Algorithms

Koko Eating Bananas

MediumLast updated: 02/05/2026, 16:00:00 PST
01

Problem Statement

There are n piles of bananas; piles[i] is the number of bananas in pile i. The guards will be back in h hours. Koko can choose her eating speed k (bananas per hour). Each hour she chooses a pile and eats k bananas from it; if the pile has fewer than k, she eats all of them and does not eat from another pile that hour. Return the minimum k such that she can eat all bananas within h hours.

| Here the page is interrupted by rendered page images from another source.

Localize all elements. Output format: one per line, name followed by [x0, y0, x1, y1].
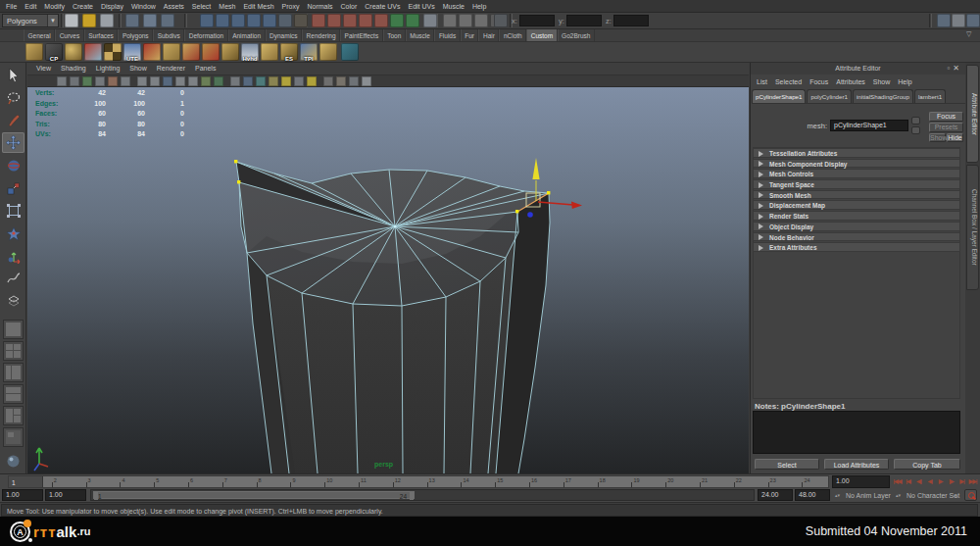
select-tool[interactable] [2, 65, 24, 85]
status-divider[interactable] [184, 14, 187, 27]
z-axis-handle[interactable] [527, 212, 533, 218]
viewport-menu-item[interactable]: Shading [56, 63, 91, 74]
scale-tool[interactable] [2, 177, 24, 198]
notes-text-area[interactable] [753, 411, 960, 454]
presets-button[interactable]: Presets [929, 123, 963, 132]
attribute-section-header[interactable]: Smooth Mesh [753, 190, 960, 200]
open-scene-icon[interactable] [82, 14, 96, 27]
snap-magnet2-icon[interactable] [374, 14, 388, 27]
ae-node-tab[interactable]: pCylinderShape1 [752, 89, 806, 103]
grid-snap-icon[interactable] [494, 14, 508, 27]
shaded-icon[interactable] [243, 76, 253, 86]
frame-cell[interactable]: 21 [700, 476, 734, 488]
shelf-tab[interactable]: General [24, 29, 55, 41]
playback-start-field[interactable]: 1.00 [45, 489, 86, 501]
ae-menu-item[interactable]: Attributes [832, 75, 869, 88]
load-attributes-button[interactable]: Load Attributes [824, 459, 889, 470]
default-light-icon[interactable] [281, 76, 291, 86]
ae-menu-item[interactable]: Show [869, 75, 895, 88]
frame-cell[interactable]: 3 [86, 476, 121, 488]
ae-menu-item[interactable]: Focus [806, 75, 832, 88]
copy-tab-button[interactable]: Copy Tab [894, 459, 960, 470]
frame-cell[interactable]: 23 [768, 476, 803, 488]
menu-item[interactable]: Mesh [215, 0, 239, 13]
shelf-tab[interactable]: Fluids [434, 29, 460, 41]
textures-off-icon[interactable] [307, 76, 317, 86]
attribute-section-header[interactable]: Extra Attributes [753, 242, 960, 252]
frame-cell[interactable]: 24 [802, 476, 829, 488]
ae-node-tab[interactable]: polyCylinder1 [807, 89, 852, 103]
frame-cell[interactable]: 13 [427, 476, 462, 488]
attribute-section-header[interactable]: Displacement Map [753, 200, 960, 210]
shelf-uv-texture-editor-icon[interactable]: UTE [123, 43, 141, 61]
shelf-tab[interactable]: Deformation [184, 29, 227, 41]
menu-item[interactable]: Window [127, 0, 160, 13]
ipr-render-icon[interactable] [474, 14, 488, 27]
go-to-end-button[interactable]: ▶▶| [967, 475, 978, 488]
shelf-tab[interactable]: PaintEffects [340, 29, 383, 41]
isolate-select-icon[interactable] [323, 76, 333, 86]
attribute-section-header[interactable]: Render Stats [753, 211, 960, 221]
shadows-icon[interactable] [294, 76, 304, 86]
frame-cell[interactable]: 14 [461, 476, 495, 488]
range-slider-bar[interactable]: 1 24 [93, 491, 415, 499]
show-tool-settings-icon[interactable] [952, 14, 965, 27]
viewport-menu-item[interactable]: Show [124, 63, 152, 74]
menu-item[interactable]: Proxy [278, 0, 304, 13]
attribute-section-header[interactable]: Object Display [753, 222, 960, 231]
shelf-tab[interactable]: Curves [55, 29, 84, 41]
channel-box-vertical-tab[interactable]: Channel Box / Layer Editor [966, 165, 979, 290]
frame-cell[interactable]: 19 [631, 476, 665, 488]
range-handle-right[interactable] [410, 492, 414, 500]
select-button[interactable]: Select [755, 459, 819, 470]
close-panel-icon[interactable]: ✕ [953, 64, 962, 73]
grid-icon[interactable] [137, 76, 147, 86]
shelf-ep-curve-icon[interactable] [341, 43, 359, 61]
safe-action-icon[interactable] [201, 76, 211, 86]
show-button[interactable]: Show [929, 133, 946, 142]
play-backwards-button[interactable]: ◀ [924, 475, 935, 488]
menu-item[interactable]: Normals [303, 0, 336, 13]
universal-manipulator-tool[interactable] [2, 200, 24, 221]
menu-item[interactable]: Create UVs [361, 0, 404, 13]
input-connections-icon[interactable] [312, 14, 325, 27]
make-live-icon[interactable] [278, 14, 292, 27]
character-set-dropdown[interactable]: No Character Set [906, 492, 959, 499]
image-plane-icon[interactable] [108, 76, 118, 86]
play-forwards-button[interactable]: ▶ [935, 475, 946, 488]
shelf-combine-icon[interactable] [163, 43, 180, 61]
layout-persp-graph-button[interactable] [3, 384, 24, 404]
snap-to-grid-icon[interactable] [200, 14, 214, 27]
shelf-bevel-icon[interactable] [261, 43, 278, 61]
frame-cell[interactable]: 9 [290, 476, 324, 488]
menu-item[interactable]: Edit UVs [404, 0, 438, 13]
shelf-tab[interactable]: Custom [526, 29, 557, 41]
range-slider-track[interactable]: 1 24 [90, 489, 755, 501]
shelf-overflow-icon[interactable]: ▽ [966, 30, 971, 38]
shelf-tab[interactable]: Polygons [118, 29, 153, 41]
scene-render-icon[interactable] [2, 451, 24, 472]
snap-magnet-icon[interactable] [359, 14, 372, 27]
menu-set-dropdown[interactable]: Polygons ▼ [2, 14, 59, 27]
shelf-tab[interactable]: Hair [478, 29, 499, 41]
shelf-tpi-icon[interactable]: TPI [300, 43, 318, 61]
frame-cell[interactable]: 18 [598, 476, 632, 488]
shelf-tab[interactable]: Toon [383, 29, 406, 41]
menu-item[interactable]: Modify [40, 0, 69, 13]
status-divider[interactable] [61, 14, 64, 27]
ae-menu-item[interactable]: Selected [771, 75, 806, 88]
animation-start-field[interactable]: 1.00 [2, 489, 43, 501]
x-coordinate-field[interactable] [519, 15, 555, 26]
new-scene-icon[interactable] [65, 14, 78, 27]
status-divider[interactable] [929, 14, 932, 27]
menu-item[interactable]: Assets [160, 0, 188, 13]
viewport-menu-item[interactable]: Lighting [91, 63, 125, 74]
snap-together-icon[interactable] [294, 14, 308, 27]
shelf-create-polygon-icon[interactable]: CP [45, 43, 63, 61]
resolution-gate-icon[interactable] [163, 76, 172, 86]
shelf-extract-icon[interactable] [84, 43, 102, 61]
camera-attributes-icon[interactable] [82, 76, 92, 86]
shelf-multi-cut-icon[interactable] [143, 43, 161, 61]
menu-item[interactable]: Edit Mesh [239, 0, 277, 13]
frame-cell[interactable]: 5 [154, 476, 188, 488]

  • For a pile of size p, the hours needed at speed k is ceil(p / k). Total hours = sum over piles of ceil(piles[i] / k). We need this to be <= h. Binary search on k in [1, max(piles)].
02

Key Observations

  • Binary search on k: low = 1, high = max(piles). For mid, compute total hours = sum of ceil(piles[i] / mid) = sum of (piles[i] + mid - 1) / mid (integer). If hours <= h, mid works and we can try smaller (high = mid); else low = mid + 1.
  • Monotonic: if k works, any larger k also works (fewer or equal hours). So we search for the minimum k that works.
03

Approach

High-level: Binary search k in [1, max(piles)]. For each mid, hours = sum((p + mid - 1) / mid) for each pile p. If hours <= h, high = mid; else low = mid + 1. Return low.

Steps:

  1. low = 1, high = max(piles). While low < high: mid = low + (high - low) / 2. hours = 0; for each p in piles, hours += (p + mid - 1) / mid. If hours <= h, high = mid; else low = mid + 1.
  2. Return low.
04

Implementation

Java
public int minEatingSpeed(int[] piles, int h) {
    int low = 1, high = 0;

    for (int p : piles) {
        high = Math.max(high, p);
    }

    while (low < high) {
        int mid = low + (high - low) / 2;
        long hours = 0;

        for (int p : piles) {
            hours += (p + mid - 1) / mid;
        }

        if (hours <= h) {
            high = mid;
        }
        else {
            low = mid + 1;
        }
    }

    return low;
}
05

Test Cases

Example 1

Input
piles = [3,6,7,11], h = 8
Expected
4
Explanation
k=4: 1+2+2+3=8 hours.
06

Complexity Analysis

  • Time: O(n log(max)).
  • Space: O(1).
07

Follow-ups

  • Similar: minimum time to complete trips.